Noyce Science Center, second floor, northwest corner
View the installation
Dallas artist Tracy Hicks created still/LIFE in response to the severe endangerment of approximately one third of the earth's 6000 known amphibian species-- frogs, toads, salamanders, even wormlike caecilians-within the last ten years due to adverse ecological change. Since 1980, 122 species may have become extinct entirely. The piece is intended to provide a space for intellectual as well as articstic reflection on the fate of species.
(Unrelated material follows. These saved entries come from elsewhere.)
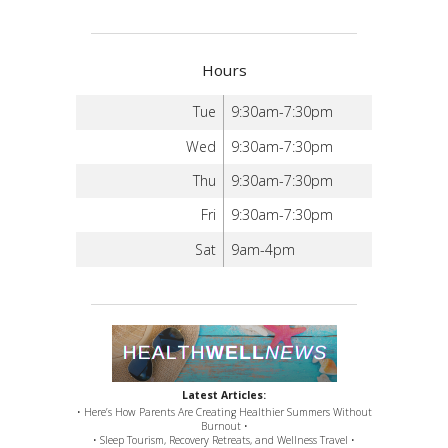
Hours
Tue
9:30am-7:30pm
Wed
9:30am-7:30pm
Thu
9:30am-7:30pm
Fri
9:30am-7:30pm
Sat
9am-4pm
Latest Articles:
• Here’s How Parents Are Creating Healthier Summers Without
Burnout •
• Sleep Tourism, Recovery Retreats, and Wellness Travel •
Still/LIFE raises the questions: what does it mean to preserve? Why do we preserve some things and not others?
The frogs and toads in still/Life were cast from specimens at the Field Museum in Chicago and the Biodiversity Center at the University of Kansas in translucent urethane and silicone infused with colored pigments as well as florescent and phosphorescent dyes. Black lights hung above the jars provide and entirely different atmosphere and color palette at night.
The Faulconer Gallery invited Tracy Hicks to Grinnell to create still/LIFE in conjunction with the 2008 Tall Grass Bioneers Conference (October 31 - November 2, 2008). His visit was sponsored by the Faulconer Gallery, Biology Department, and Chemistry Department.
No live animal specimens were used in the making of the installation, with the exception of one preserved frog and a few insects, all of which died of natural causes.
Tracy Hicks, still/LIFE, 2008. 19th/20th century preservation jars, water, alcohol, mineral oil, phosphorescent dyes, fluorescent dyes, colored pigments, rubber, glass, wood.